» WORK REQUEST: Please show each line of the listing where "AIRS" is present.

» LISTED ENTRIES:
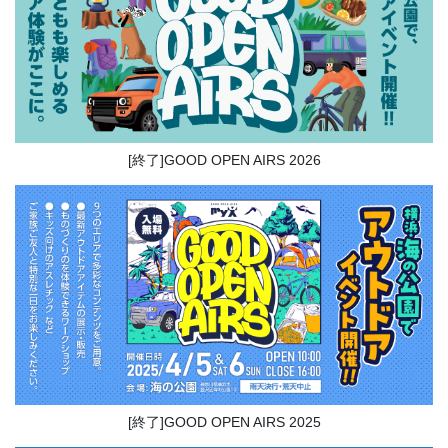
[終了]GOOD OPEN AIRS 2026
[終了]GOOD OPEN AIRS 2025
---
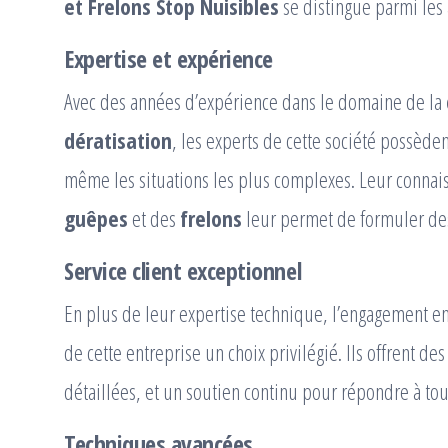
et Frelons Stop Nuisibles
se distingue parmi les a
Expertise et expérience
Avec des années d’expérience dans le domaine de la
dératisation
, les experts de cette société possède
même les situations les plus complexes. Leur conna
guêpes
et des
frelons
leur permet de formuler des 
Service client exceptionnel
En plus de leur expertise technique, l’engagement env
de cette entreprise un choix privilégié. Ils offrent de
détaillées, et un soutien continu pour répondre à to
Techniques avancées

» YOUR RESPONSE:
[終了]GOOD OPEN AIRS 2026
[終了]GOOD OPEN AIRS 2025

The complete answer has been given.